Some quirks have always existed, however:
- Kensington Olympia station was given code 3092 as it was considered part of the Western Region although it was not served by any scheduled trains from that region, with only a tenuous physical connection (the little-used North Pole Junction). It passed into Southern Region control, when the only services were peak-hour shuttle trains from Clapham Junction, before passing to the Midland Region before privatisation when a Clapham Junction-Willesden Junction service began (now operated by London Overground and Southern).
- Skipton formed the boundary between the LMR and ER, and so could have been given a 2000-series or an 8000-series code.
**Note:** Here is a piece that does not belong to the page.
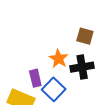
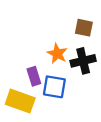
blue square: (54, 89) -> (54, 87), turned -30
Although most of its services originated from the ER, it was given 2728.
- The North London Line (Richmond-Stratford; Richmond-North Woolwich until December 2006) crosses several regions. The first two stations, Kew Gardens and Gunnersbury, were given 5500-series codes to match Richmond. The London Underground District Line route was left for LMR territory, with 1000-series codes. Because the LMR had a terminus at Broad Street in the City of London (closed 1986), the 1000-series continued until the junction where the branch line to Broad Street left the North London Line; the junction formed the boundary between the LMR and the ER, with 6000-series codes continuing for the rest of the route. When a new station opened at Dalston Kingsland, it was given 1429, as it lay on the LMR side of the junction.
- The Spa Valley Railway recently completed its extension to the National Rail network at Eridge, with through ticketing. Stations were given the alpha-numeric NLCs K569, Tunbridge Wells (SpVR); K570, Groombridge (SpVR); and K571, High Rocks Halt (SpVR). Eridge retains its BR era code of 5459.